Data Generation
To generate data, click on Data Generation > Generate on left panel.
This UI should be seen:
To generate data, form must be filled:
- Model: Pick up a model among the ones available.
- Connector: Once model has been chosen, a connector drop-down list appear. Pick up the connector where to generate data to.
- Connectors Configuration: Once a connector has been selected some required and optional configurations appears.
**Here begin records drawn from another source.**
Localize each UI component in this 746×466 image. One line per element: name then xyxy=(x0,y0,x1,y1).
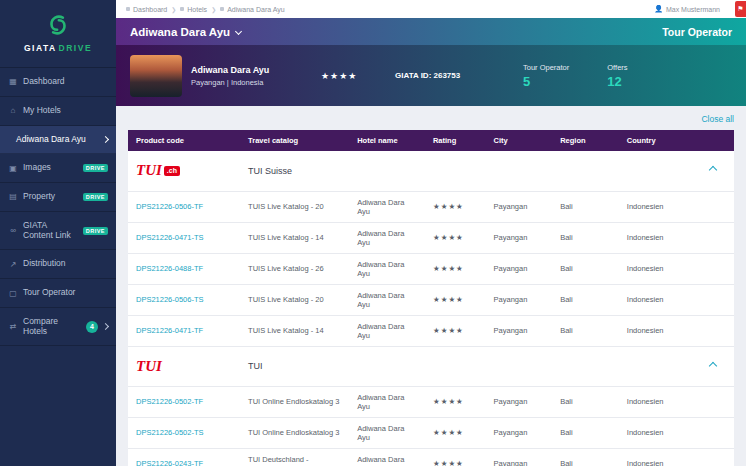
travel-catalog-cell: TUI Deutschland - Fernstrecke Live - 5 xyxy=(240,448,349,466)
drive-badge: DRIVE xyxy=(83,227,108,235)
sidebar-item-compare-hotels[interactable]: ⇄Compare Hotels4 xyxy=(0,308,116,347)
product-code-link[interactable]: DPS21226-0502-TF xyxy=(136,397,203,406)
breadcrumb-item-dashboard[interactable]: Dashboard xyxy=(126,6,167,13)
group-collapse-cell xyxy=(698,346,734,386)
offer-row: DPS21226-0471-TFTUIS Live Katalog - 14Ad… xyxy=(128,315,734,346)
breadcrumb-item-hotels[interactable]: Hotels xyxy=(180,6,207,13)
region-cell: Bali xyxy=(552,448,619,466)
breadcrumb: Dashboard❯Hotels❯Adiwana Dara Ayu xyxy=(126,6,654,13)
offers-table: Product code Travel catalog Hotel name R… xyxy=(128,130,734,466)
group-name: TUI xyxy=(248,361,263,371)
breadcrumb-item-adiwana-dara-ayu[interactable]: Adiwana Dara Ayu xyxy=(220,6,284,13)
product-code-cell: DPS21226-0506-TF xyxy=(128,191,240,222)
product-code-cell: DPS21226-0471-TS xyxy=(128,222,240,253)
rating-cell: ★★★★ xyxy=(425,386,486,417)
feedback-tab[interactable]: ⚑ xyxy=(735,1,746,17)
compare-icon: ⇄ xyxy=(8,322,18,331)
group-name-cell: TUI Suisse xyxy=(240,151,349,191)
col-hotel-name: Hotel name xyxy=(349,130,425,151)
country-cell: Indonesien xyxy=(619,191,698,222)
collapse-chevron-icon[interactable] xyxy=(708,166,716,174)
group-empty-cell xyxy=(486,346,553,386)
group-header-row-tui[interactable]: TUITUI xyxy=(128,346,734,386)
rating-cell: ★★★★ xyxy=(425,222,486,253)
close-all-link[interactable]: Close all xyxy=(701,114,734,124)
region-cell: Bali xyxy=(552,315,619,346)
breadcrumb-separator: ❯ xyxy=(171,6,176,13)
content-area: Close all Product code Travel catalog Ho… xyxy=(116,106,746,466)
sidebar-item-giata-content-link[interactable]: ∞GIATA Content LinkDRIVE xyxy=(0,212,116,251)
region-cell: Bali xyxy=(552,284,619,315)
city-cell: Payangan xyxy=(486,448,553,466)
count-badge: 4 xyxy=(86,321,98,333)
hotel-name-cell: Adiwana Dara Ayu xyxy=(349,284,425,315)
user-menu[interactable]: 👤 Max Mustermann xyxy=(654,5,720,13)
country-cell: Indonesien xyxy=(619,315,698,346)
group-empty-cell xyxy=(619,346,698,386)
product-code-link[interactable]: DPS21226-0243-TF xyxy=(136,459,203,466)
product-code-link[interactable]: DPS21226-0488-TF xyxy=(136,264,203,273)
brand-logo: GIATADRIVE xyxy=(0,0,116,68)
app-window: GIATADRIVE ▦Dashboard⌂My HotelsAdiwana D… xyxy=(0,0,746,466)
sidebar-item-my-hotels[interactable]: ⌂My Hotels xyxy=(0,97,116,126)
product-code-cell: DPS21226-0243-TF xyxy=(128,448,240,466)
col-product-code: Product code xyxy=(128,130,240,151)
images-icon: ▣ xyxy=(8,164,18,173)
city-cell: Payangan xyxy=(486,315,553,346)
sidebar-item-dashboard[interactable]: ▦Dashboard xyxy=(0,68,116,97)
tui-logo-text: TUI xyxy=(136,359,162,374)
rating-cell: ★★★★ xyxy=(425,315,486,346)
group-empty-cell xyxy=(486,151,553,191)
tui-ch-suffix: .ch xyxy=(164,166,180,176)
group-empty-cell xyxy=(349,346,425,386)
hotel-star-rating: ★★★★ xyxy=(321,71,381,81)
hotel-giata-id: GIATA ID: 263753 xyxy=(395,71,485,80)
country-cell: Indonesien xyxy=(619,386,698,417)
sidebar-item-distribution[interactable]: ↗Distribution xyxy=(0,250,116,279)
hotel-name: Adiwana Dara Ayu xyxy=(191,65,303,75)
product-code-link[interactable]: DPS21226-0502-TS xyxy=(136,428,204,437)
product-code-cell: DPS21226-0488-TF xyxy=(128,253,240,284)
hotel-name-cell: Adiwana Dara Ayu xyxy=(349,222,425,253)
sidebar-item-label: Property xyxy=(23,192,78,202)
sidebar-item-adiwana-dara-ayu[interactable]: Adiwana Dara Ayu xyxy=(0,126,116,155)
country-cell: Indonesien xyxy=(619,253,698,284)
hotel-name-cell: Adiwana Dara Ayu xyxy=(349,386,425,417)
dashboard-icon: ▦ xyxy=(8,77,18,86)
hotel-thumbnail xyxy=(130,55,182,97)
breadcrumb-icon xyxy=(126,7,130,11)
section-title: Tour Operator xyxy=(662,26,732,38)
sidebar-item-label: Distribution xyxy=(23,259,108,269)
col-actions xyxy=(698,130,734,151)
product-code-link[interactable]: DPS21226-0506-TF xyxy=(136,202,203,211)
tui-ch-logo: TUI.ch xyxy=(136,163,180,178)
brand-giata: GIATA xyxy=(24,43,57,53)
product-code-link[interactable]: DPS21226-0471-TF xyxy=(136,326,203,335)
page-header: Adiwana Dara Ayu Tour Operator xyxy=(116,18,746,45)
hotels-icon: ⌂ xyxy=(8,106,18,115)
tour-operator-icon: ▢ xyxy=(8,289,18,298)
product-code-link[interactable]: DPS21226-0506-TS xyxy=(136,295,204,304)
row-end-cell xyxy=(698,222,734,253)
user-icon: 👤 xyxy=(654,5,663,13)
product-code-link[interactable]: DPS21226-0471-TS xyxy=(136,233,204,242)
sidebar-item-property[interactable]: ▤PropertyDRIVE xyxy=(0,183,116,212)
offer-row: DPS21226-0243-TFTUI Deutschland - Fernst… xyxy=(128,448,734,466)
sidebar-item-label: GIATA Content Link xyxy=(23,221,78,241)
sidebar-item-images[interactable]: ▣ImagesDRIVE xyxy=(0,154,116,183)
offer-row: DPS21226-0502-TSTUI Online Endloskatalog… xyxy=(128,417,734,448)
sidebar-item-label: Adiwana Dara Ayu xyxy=(16,135,98,145)
page-title-text: Adiwana Dara Ayu xyxy=(130,26,230,38)
sidebar-item-tour-operator[interactable]: ▢Tour Operator xyxy=(0,279,116,308)
region-cell: Bali xyxy=(552,386,619,417)
sidebar-item-label: Dashboard xyxy=(23,77,108,87)
main-area: Dashboard❯Hotels❯Adiwana Dara Ayu 👤 Max … xyxy=(116,0,746,466)
stat-label: Tour Operator xyxy=(523,63,569,72)
collapse-chevron-icon[interactable] xyxy=(708,361,716,369)
tui-logo-text: TUI xyxy=(136,163,162,178)
travel-catalog-cell: TUIS Live Katalog - 20 xyxy=(240,284,349,315)
group-logo-cell: TUI.ch xyxy=(128,151,240,191)
group-empty-cell xyxy=(349,151,425,191)
group-header-row-tui-suisse[interactable]: TUI.chTUI Suisse xyxy=(128,151,734,191)
hotel-title-dropdown[interactable]: Adiwana Dara Ayu xyxy=(130,26,241,38)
To know in details, check section ‘Connectors Configuration’
- Number of Batches: How many batches of generation to run. (By default, one batch will retain all data generated in-memory and then flushes it before going to the next)
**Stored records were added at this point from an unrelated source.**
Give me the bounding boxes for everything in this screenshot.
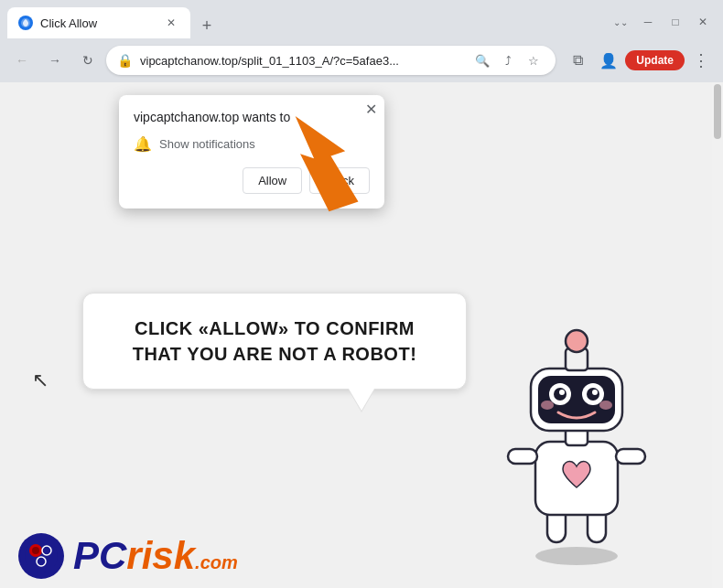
scrollbar-thumb[interactable] xyxy=(714,84,721,139)
tab-close-button[interactable]: ✕ xyxy=(163,15,179,31)
window-controls: ⌄⌄ ─ □ ✕ xyxy=(608,9,716,38)
svg-point-21 xyxy=(599,401,612,410)
new-tab-button[interactable]: + xyxy=(194,13,220,38)
pcrisk-brand-text: PC risk .com xyxy=(73,537,238,575)
lock-icon: 🔒 xyxy=(117,53,133,68)
share-icon[interactable]: ⤴ xyxy=(497,49,519,71)
mouse-cursor: ↖ xyxy=(32,370,49,390)
reload-button[interactable]: ↻ xyxy=(73,46,103,75)
tab-overflow-button[interactable]: ⌄⌄ xyxy=(608,9,633,35)
menu-icon[interactable]: ⋮ xyxy=(686,46,716,75)
svg-point-25 xyxy=(42,546,51,555)
pcrisk-icon xyxy=(18,533,64,579)
bubble-text: CLICK «ALLOW» TO CONFIRM THAT YOU ARE NO… xyxy=(111,315,438,367)
pcrisk-logo: PC risk .com xyxy=(18,533,238,579)
address-bar: ← → ↻ 🔒 vipcaptchanow.top/split_01_1103_… xyxy=(0,38,723,82)
url-bar[interactable]: 🔒 vipcaptchanow.top/split_01_1103_A/?c=5… xyxy=(106,46,556,75)
minimize-button[interactable]: ─ xyxy=(635,9,661,35)
svg-marker-2 xyxy=(297,119,357,210)
svg-point-18 xyxy=(559,390,565,395)
svg-point-22 xyxy=(25,540,58,572)
back-button[interactable]: ← xyxy=(7,46,37,75)
svg-point-19 xyxy=(592,390,598,395)
svg-point-24 xyxy=(32,547,39,554)
bookmark-icon[interactable]: ☆ xyxy=(523,49,545,71)
search-icon[interactable]: 🔍 xyxy=(471,49,493,71)
svg-rect-7 xyxy=(508,449,537,464)
url-action-icons: 🔍 ⤴ ☆ xyxy=(471,49,545,71)
browser-window: Click Allow ✕ + ⌄⌄ ─ □ ✕ ← → ↻ 🔒 vipcapt… xyxy=(0,0,723,588)
orange-arrow xyxy=(256,110,375,232)
close-button[interactable]: ✕ xyxy=(690,9,716,35)
tab-bar: Click Allow ✕ + ⌄⌄ ─ □ ✕ xyxy=(0,0,723,38)
page-content: ✕ vipcaptchanow.top wants to 🔔 Show noti… xyxy=(0,82,723,588)
arrow-svg xyxy=(256,110,375,229)
speech-bubble: CLICK «ALLOW» TO CONFIRM THAT YOU ARE NO… xyxy=(82,293,467,390)
svg-point-20 xyxy=(541,401,554,410)
tab-favicon xyxy=(18,16,33,30)
maximize-button[interactable]: □ xyxy=(663,9,688,35)
tab-title: Click Allow xyxy=(40,16,156,30)
svg-rect-8 xyxy=(616,449,645,464)
pcrisk-icon-svg xyxy=(23,538,59,574)
forward-button[interactable]: → xyxy=(40,46,70,75)
svg-point-12 xyxy=(566,330,588,352)
url-text: vipcaptchanow.top/split_01_1103_A/?c=5af… xyxy=(140,54,464,68)
active-tab[interactable]: Click Allow ✕ xyxy=(7,7,190,38)
popup-notification-label: Show notifications xyxy=(159,137,255,151)
bell-icon: 🔔 xyxy=(134,135,152,153)
risk-text: risk xyxy=(126,537,195,575)
svg-rect-13 xyxy=(538,376,615,423)
update-button[interactable]: Update xyxy=(625,50,685,70)
scrollbar[interactable] xyxy=(712,82,723,588)
robot-illustration xyxy=(485,314,668,570)
svg-point-3 xyxy=(535,547,618,565)
robot-svg xyxy=(485,314,668,570)
toolbar-right: ⧉ 👤 Update ⋮ xyxy=(563,46,716,75)
tab-search-icon[interactable]: ⧉ xyxy=(563,46,592,75)
dotcom-text: .com xyxy=(195,552,238,573)
pc-text: PC xyxy=(73,537,126,575)
svg-point-26 xyxy=(37,557,46,566)
profile-icon[interactable]: 👤 xyxy=(594,46,623,75)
- Number of Rows per Batch: How many rows to generate by batch ? (To size according to server’s memory as all these rows will be retained in-memory)
- Number of Threads: How many threads to launch data generation in parallel ? The more you set, the faster generation should be. (To size according to server’s CPU)
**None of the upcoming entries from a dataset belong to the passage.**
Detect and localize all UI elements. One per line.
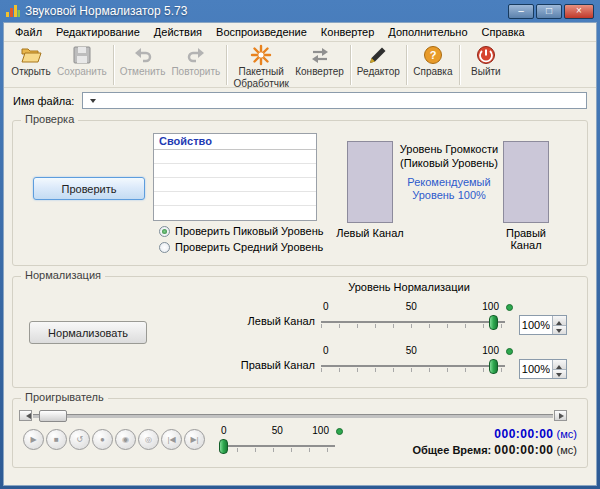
left-channel-meter bbox=[347, 141, 393, 223]
check-button[interactable]: Проверить bbox=[33, 177, 145, 200]
slider-line bbox=[219, 445, 335, 447]
filename-label: Имя файла: bbox=[13, 95, 74, 107]
green-indicator-icon bbox=[336, 428, 343, 435]
menu-help[interactable]: Справка bbox=[475, 24, 532, 40]
normalize-button[interactable]: Нормализовать bbox=[29, 321, 147, 344]
table-row bbox=[154, 178, 316, 192]
left-level-input[interactable] bbox=[520, 316, 552, 334]
slider-ticks bbox=[321, 368, 505, 372]
batch-starburst-icon bbox=[250, 44, 272, 66]
normalization-level-title: Уровень Нормализации bbox=[313, 281, 505, 293]
slider-track[interactable] bbox=[321, 358, 513, 376]
maximize-button[interactable]: □ bbox=[536, 4, 562, 19]
menu-file[interactable]: Файл bbox=[8, 24, 49, 40]
slider-line bbox=[321, 321, 505, 323]
right-level-input[interactable] bbox=[520, 360, 552, 378]
toolbar: Открыть Сохранить Отменить Повторить bbox=[4, 42, 596, 88]
seek-left-arrow-icon[interactable] bbox=[19, 410, 32, 421]
position-thumb[interactable] bbox=[39, 410, 67, 422]
exit-button[interactable]: Выйти bbox=[463, 43, 509, 79]
filename-input[interactable] bbox=[96, 94, 586, 107]
menu-playback[interactable]: Воспроизведение bbox=[209, 24, 314, 40]
help-button[interactable]: ? Справка bbox=[410, 43, 456, 79]
total-time-label: Общее Время: bbox=[412, 444, 491, 456]
time-display: 000:00:00 (мс) Общее Время: 000:00:00 (м… bbox=[412, 427, 577, 458]
undo-button[interactable]: Отменить bbox=[117, 43, 169, 79]
scale-mid-label: 50 bbox=[406, 301, 417, 312]
spin-up-icon[interactable] bbox=[553, 316, 566, 325]
save-button[interactable]: Сохранить bbox=[54, 43, 110, 79]
player-group-title: Проигрыватель bbox=[21, 391, 108, 403]
position-track[interactable] bbox=[33, 414, 553, 418]
app-icon bbox=[6, 4, 20, 18]
editor-pencil-icon bbox=[367, 44, 389, 66]
property-table[interactable]: Свойство bbox=[153, 133, 317, 221]
position-bar[interactable] bbox=[19, 409, 567, 422]
slider-thumb[interactable] bbox=[219, 439, 228, 454]
menu-extra[interactable]: Дополнительно bbox=[381, 24, 474, 40]
property-table-header: Свойство bbox=[154, 134, 316, 150]
slider-track[interactable] bbox=[219, 438, 343, 456]
elapsed-time-row: 000:00:00 (мс) bbox=[412, 427, 577, 443]
toolbar-separator bbox=[350, 45, 351, 85]
table-row bbox=[154, 164, 316, 178]
window-body: Файл Редактирование Действия Воспроизвед… bbox=[3, 22, 597, 486]
editor-button[interactable]: Редактор bbox=[354, 43, 403, 79]
radio-check-peak-level[interactable]: Проверить Пиковый Уровень bbox=[159, 225, 324, 237]
open-button[interactable]: Открыть bbox=[8, 43, 54, 79]
minimize-button[interactable]: – bbox=[508, 4, 534, 19]
spin-down-icon[interactable] bbox=[553, 369, 566, 379]
menu-converter[interactable]: Конвертер bbox=[314, 24, 381, 40]
menu-actions[interactable]: Действия bbox=[147, 24, 209, 40]
mute-button[interactable]: ◎ bbox=[138, 429, 159, 450]
play-button[interactable]: ▶ bbox=[23, 429, 44, 450]
scale-max-label: 100 bbox=[482, 345, 499, 356]
left-level-slider[interactable]: 0 50 100 bbox=[321, 301, 513, 332]
left-level-spinbox[interactable] bbox=[519, 315, 567, 335]
spinner-arrows bbox=[552, 360, 566, 378]
save-floppy-icon bbox=[71, 44, 93, 66]
radio-check-average-level[interactable]: Проверить Средний Уровень bbox=[159, 241, 323, 253]
volume-level-title: Уровень Громкости (Пиковый Уровень) bbox=[397, 143, 501, 171]
scale-mid-label: 50 bbox=[406, 345, 417, 356]
redo-arrow-icon bbox=[185, 44, 207, 66]
converter-button[interactable]: Конвертер bbox=[292, 43, 347, 79]
green-indicator-icon bbox=[506, 348, 513, 355]
titlebar[interactable]: Звуковой Нормализатор 5.73 – □ × bbox=[3, 0, 597, 22]
scale-max-label: 100 bbox=[482, 301, 499, 312]
filename-combobox[interactable] bbox=[82, 92, 587, 109]
next-button[interactable]: ▶| bbox=[184, 429, 205, 450]
previous-button[interactable]: |◀ bbox=[161, 429, 182, 450]
seek-right-arrow-icon[interactable] bbox=[554, 410, 567, 421]
scale-max-label: 100 bbox=[312, 425, 329, 436]
toolbar-separator bbox=[113, 45, 114, 85]
close-button[interactable]: × bbox=[564, 4, 594, 19]
stop-button[interactable]: ■ bbox=[46, 429, 67, 450]
slider-line bbox=[321, 365, 505, 367]
elapsed-time: 000:00:00 bbox=[494, 427, 553, 441]
scale-min-label: 0 bbox=[323, 301, 329, 312]
total-time-row: Общее Время: 000:00:00 (мс) bbox=[412, 443, 577, 459]
radio-button-icon bbox=[159, 226, 170, 237]
toolbar-separator bbox=[406, 45, 407, 85]
spin-up-icon[interactable] bbox=[553, 360, 566, 369]
right-level-spinbox[interactable] bbox=[519, 359, 567, 379]
spin-down-icon[interactable] bbox=[553, 325, 566, 335]
normalization-group-title: Нормализация bbox=[21, 269, 105, 281]
save-button-label: Сохранить bbox=[57, 66, 107, 78]
loop-button[interactable]: ↺ bbox=[69, 429, 90, 450]
undo-arrow-icon bbox=[132, 44, 154, 66]
redo-button[interactable]: Повторить bbox=[168, 43, 223, 79]
right-level-slider[interactable]: 0 50 100 bbox=[321, 345, 513, 376]
slider-track[interactable] bbox=[321, 314, 513, 332]
volume-slider[interactable]: 0 50 100 bbox=[219, 425, 343, 456]
menu-edit[interactable]: Редактирование bbox=[49, 24, 147, 40]
batch-processor-label: Пакетный Обработчик bbox=[233, 66, 289, 89]
table-row bbox=[154, 150, 316, 164]
batch-processor-button[interactable]: Пакетный Обработчик bbox=[230, 43, 292, 90]
volume-button[interactable]: ◉ bbox=[115, 429, 136, 450]
slider-thumb[interactable] bbox=[489, 359, 498, 374]
slider-thumb[interactable] bbox=[489, 315, 498, 330]
table-row bbox=[154, 206, 316, 220]
record-button[interactable]: ● bbox=[92, 429, 113, 450]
- Credentials: To add credentials of any kind that will be used to authenticate toward the connector. (So generating to AWS will require AWS access keys, toward HDFS, probably a keytab). By default, Datagen has only credentials set in its configuration file.
Note: Total number of rows generated will be Number of Batches * Number of Rows Per Batch
Finally, button Generate Data will create a pop-up showing that command has been well sent, a quick recap and a progress bar that needs to be refreshed with Refresh Button:
This pop-up can be closed and generation can be watched in Commands.